# ACTIVITY
Write every line below out again exactly, images omitted.

# AVAILABLE DATA
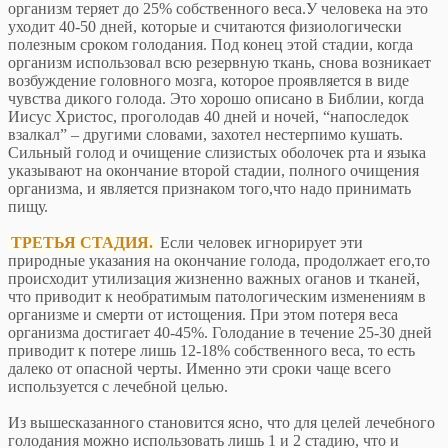
организм теряет до 25% собственного веса.У человека на это
уходит 40-50 дней, которые и считаются физиологически
полезным сроком голодания. Под конец этой стадии, когда
организм использовал всю резервную ткань, снова возникает
возбуждение головного мозга, которое проявляется в виде
чувства дикого голода. Это хорошо описано в Библии, когда
Иисус Христос, проголодав 40 дней и ночей, “напоследок
взалкал” – другими словами, захотел нестерпимо кушать.
Сильный голод и очищение слизистых оболочек рта и языка
указывают на окончание второй стадии, полного очищения
организма, и является признаком того,что надо принимать
пищу.
ТРЕТЬЯ СТАДИЯ.
Если человек игнорирует эти
природные указания на окончание голода, продолжает его,то
происходит утилизация жизненно важных оганов и тканей,
что приводит к необратимым патологическим изменениям в
организме и смерти от истощения. При этом потеря веса
организма достигает 40-45%. Голодание в течение 25-30 дней
приводит к потере лишь 12-18% собственного веса, то есть
далеко от опасной черты. Именно эти сроки чаще всего
используется с лечебной целью.
Из вышесказанного становится ясно, что для целей лечебного
голодания можно использовать лишь 1 и 2 стадию, что и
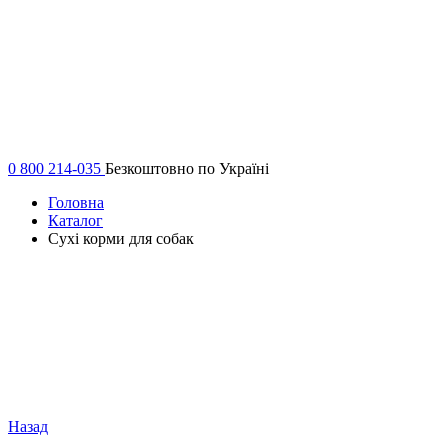
0 800 214-035
Безкоштовно по Україні
Головна
Каталог
Сухі корми для собак
Назад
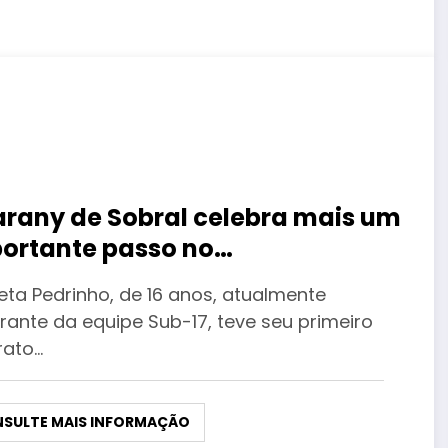
rany de Sobral celebra mais um
ortante passo no
talecimento de suas categorias
eta Pedrinho, de 16 anos, atualmente
base
grante da equipe Sub-17, teve seu primeiro
rato…
SULTE MAIS INFORMAÇÃO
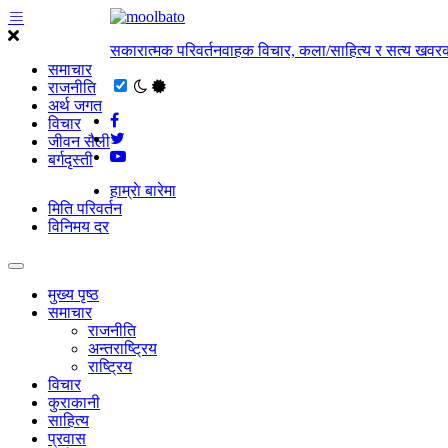
सकारात्मक परिवर्तनवाहक विचार, कला/साहित्य र सत्य खवरक
समाचार
राजनीति
अर्थ जगत
विचार
जीवन सैली
बर्गदृस्ती
हाम्राे बारेमा
मिति परिवर्तन
विनिमय दर
मुख्य पृष्ठ
समाचार
राजनीति
अन्तराष्ट्रिय
राष्ट्रिय
विचार
कुराकानी
साहित्य
प्रवास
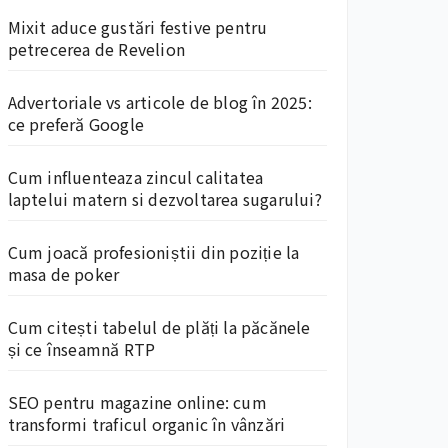
Mixit aduce gustări festive pentru
petrecerea de Revelion
Advertoriale vs articole de blog în 2025:
ce preferă Google
Cum influenteaza zincul calitatea
laptelui matern si dezvoltarea sugarului?
Cum joacă profesioniștii din poziție la
masa de poker
Cum citești tabelul de plăți la păcănele
și ce înseamnă RTP
SEO pentru magazine online: cum
transformi traficul organic în vânzări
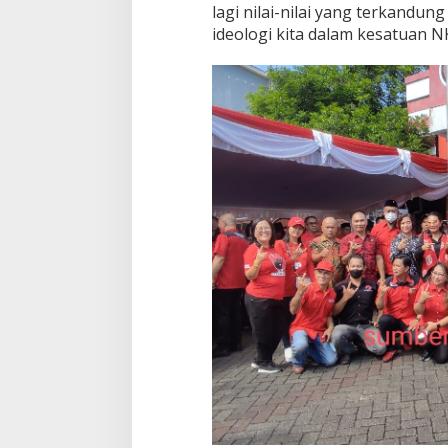
lagi nilai-nilai yang terkandun
a
ideologi kita dalam kesatuan 
l
a
m
K
e
s
a
t
u
a
n
N
K
R
I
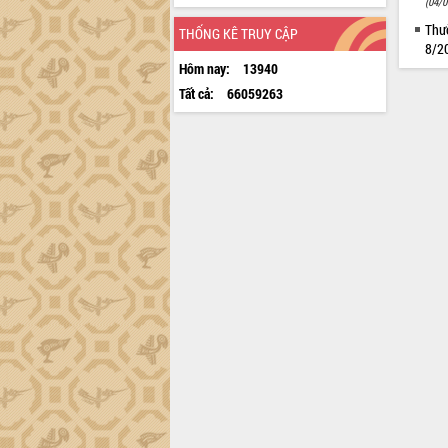
(04/0
Thườ
THỐNG KÊ TRUY CẬP
8/2
Hôm nay:
13940
Tất cả:
66059263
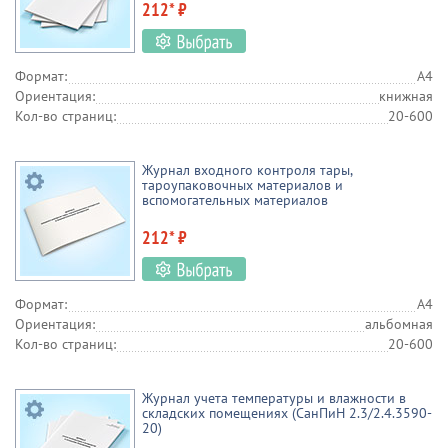
212* ₽
Формат:
А4
Ориентация:
книжная
Кол-во страниц:
20-600
Журнал входного контроля тары,
тароупаковочных материалов и
вспомогательных материалов
212* ₽
Формат:
А4
Ориентация:
альбомная
Кол-во страниц:
20-600
Журнал учета температуры и влажности в
складских помещениях (СанПиН 2.3/2.4.3590-
20)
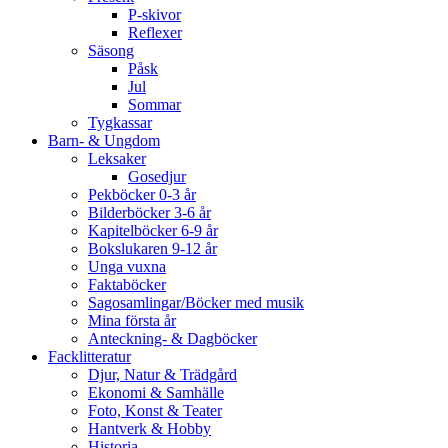
P-skivor
Reflexer
Säsong
Påsk
Jul
Sommar
Tygkassar
Barn- & Ungdom
Leksaker
Gosedjur
Pekböcker 0-3 år
Bilderböcker 3-6 år
Kapitelböcker 6-9 år
Bokslukaren 9-12 år
Unga vuxna
Faktaböcker
Sagosamlingar/Böcker med musik
Mina första år
Anteckning- & Dagböcker
Facklitteratur
Djur, Natur & Trädgård
Ekonomi & Samhälle
Foto, Konst & Teater
Hantverk & Hobby
Historia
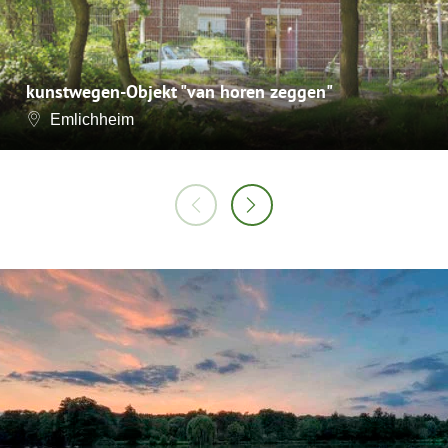
kunstwegen-Objekt "van horen zeggen"
Emlichheim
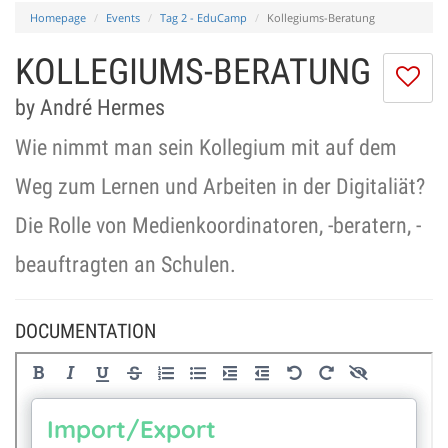
Homepage
Events
Tag 2 - EduCamp
Kollegiums-Beratung
KOLLEGIUMS-BERATUNG
I
do
by André Hermes
lik
th
Wie nimmt man sein Kollegium mit auf dem
se
Weg zum Lernen und Arbeiten in der Digitaliät?
Die Rolle von Medienkoordinatoren, -beratern, -
beauftragten an Schulen.
DOCUMENTATION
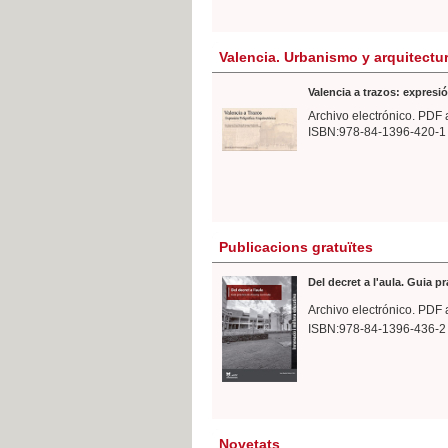
Valencia. Urbanismo y arquitectu
Valencia a trazos: expresió
Archivo electrónico. PDF 
ISBN:978-84-1396-420-1
Publicacions gratuïtes
Del decret a l'aula. Guia p
Archivo electrónico. PDF 
ISBN:978-84-1396-436-2
Novetats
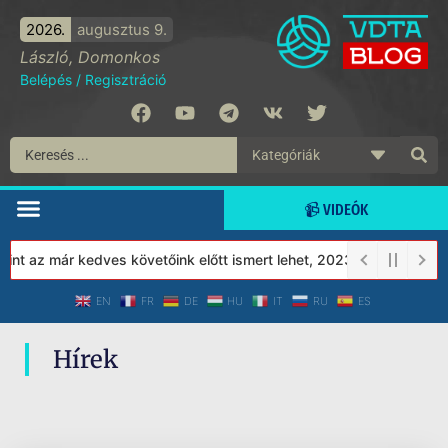
2026.
augusztus 9.
László, Domonkos
Belépés
/
Regisztráció
📹 VIDEÓK
nt az már kedves követőink előtt ismert lehet, 2023-tól a Védett 
EN
FR
DE
HU
IT
RU
ES
Hírek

# THE COMPLETED TASK
организм теряет до 25% собственного веса.У человека на это
уходит 40-50 дней, которые и считаются физиологически
полезным сроком голодания. Под конец этой стадии, когда
организм использовал всю резервную ткань, снова возникает
возбуждение головного мозга, которое проявляется в виде
чувства дикого голода. Это хорошо описано в Библии, когда
Иисус Христос, проголодав 40 дней и ночей, “напоследок
взалкал” – другими словами, захотел нестерпимо кушать.
Сильный голод и очищение слизистых оболочек рта и языка
указывают на окончание второй стадии, полного очищения
организма, и является признаком того,что надо принимать
пищу.
ТРЕТЬЯ СТАДИЯ.
Если человек игнорирует эти
природные указания на окончание голода, продолжает его,то
происходит утилизация жизненно важных оганов и тканей,
что приводит к необратимым патологическим изменениям в
организме и смерти от истощения. При этом потеря веса
организма достигает 40-45%. Голодание в течение 25-30 дней
приводит к потере лишь 12-18% собственного веса, то есть
далеко от опасной черты. Именно эти сроки чаще всего
используется с лечебной целью.
Из вышесказанного становится ясно, что для целей лечебного
голодания можно использовать лишь 1 и 2 стадию, что и
0 800 214-035
Безкоштовно по Україні
Головна
Каталог
Сухі корми для собак
Назад
rany de Sobral celebra mais um
ortante passo no
talecimento de suas categorias
eta Pedrinho, de 16 anos, atualmente
base
grante da equipe Sub-17, teve seu primeiro
rato…
SULTE MAIS INFORMAÇÃO
सकारात्मक परिवर्तनवाहक विचार, कला/साहित्य र सत्य खवरक
समाचार
राजनीति
अर्थ जगत
विचार
जीवन सैली
बर्गदृस्ती
हाम्राे बारेमा
मिति परिवर्तन
विनिमय दर
मुख्य पृष्ठ
समाचार
राजनीति
अन्तराष्ट्रिय
राष्ट्रिय
विचार
कुराकानी
साहित्य
प्रवास
Mixit aduce gustări festive pentru
petrecerea de Revelion
Advertoriale vs articole de blog în 2025:
ce preferă Google
Cum influenteaza zincul calitatea
laptelui matern si dezvoltarea sugarului?
Cum joacă profesioniștii din poziție la
masa de poker
Cum citești tabelul de plăți la păcănele
și ce înseamnă RTP
SEO pentru magazine online: cum
transformi traficul organic în vânzări
lagi nilai-nilai yang terkandun
a
ideologi kita dalam kesatuan 
l
a
m
K
e
s
a
t
u
a
n
N
K
R
I
(04/0
Thườ
THỐNG KÊ TRUY CẬP
8/2
Hôm nay:
13940
Tất cả:
66059263
212* ₽
Формат:
А4
Ориентация:
книжная
Кол-во страниц:
20-600
Журнал входного контроля тары,
тароупаковочных материалов и
вспомогательных материалов
212* ₽
Формат:
А4
Ориентация:
альбомная
Кол-во страниц:
20-600
Журнал учета температуры и влажности в
складских помещениях (СанПиН 2.3/2.4.3590-
20)
P-skivor
Reflexer
Säsong
Påsk
Jul
Sommar
Tygkassar
Barn- & Ungdom
Leksaker
Gosedjur
Pekböcker 0-3 år
Bilderböcker 3-6 år
Kapitelböcker 6-9 år
Bokslukaren 9-12 år
Unga vuxna
Faktaböcker
Sagosamlingar/Böcker med musik
Mina första år
Anteckning- & Dagböcker
Facklitteratur
Djur, Natur & Trädgård
Ekonomi & Samhälle
Foto, Konst & Teater
Hantverk & Hobby
Historia
kunstwegen-Objekt "van horen zeggen"
Emlichheim
Homepage
Events
Tag 2 - EduCamp
Kollegiums-Beratung
KOLLEGIUMS-BERATUNG
I
do
by André Hermes
lik
th
Wie nimmt man sein Kollegium mit auf dem
se
Weg zum Lernen und Arbeiten in der Digitaliät?
Die Rolle von Medienkoordinatoren, -beratern, -
beauftragten an Schulen.
DOCUMENTATION
Valencia. Urbanismo y arquitectu
Valencia a trazos: expresió
Archivo electrónico. PDF 
ISBN:978-84-1396-420-1
Publicacions gratuïtes
Del decret a l'aula. Guia p
Archivo electrónico. PDF 
ISBN:978-84-1396-436-2
Novetats
2026.
augusztus 9.
László, Domonkos
Belépés
/
Regisztráció
📹 VIDEÓK
nt az már kedves követőink előtt ismert lehet, 2023-tól a Védett 
EN
FR
DE
HU
IT
RU
ES
Hírek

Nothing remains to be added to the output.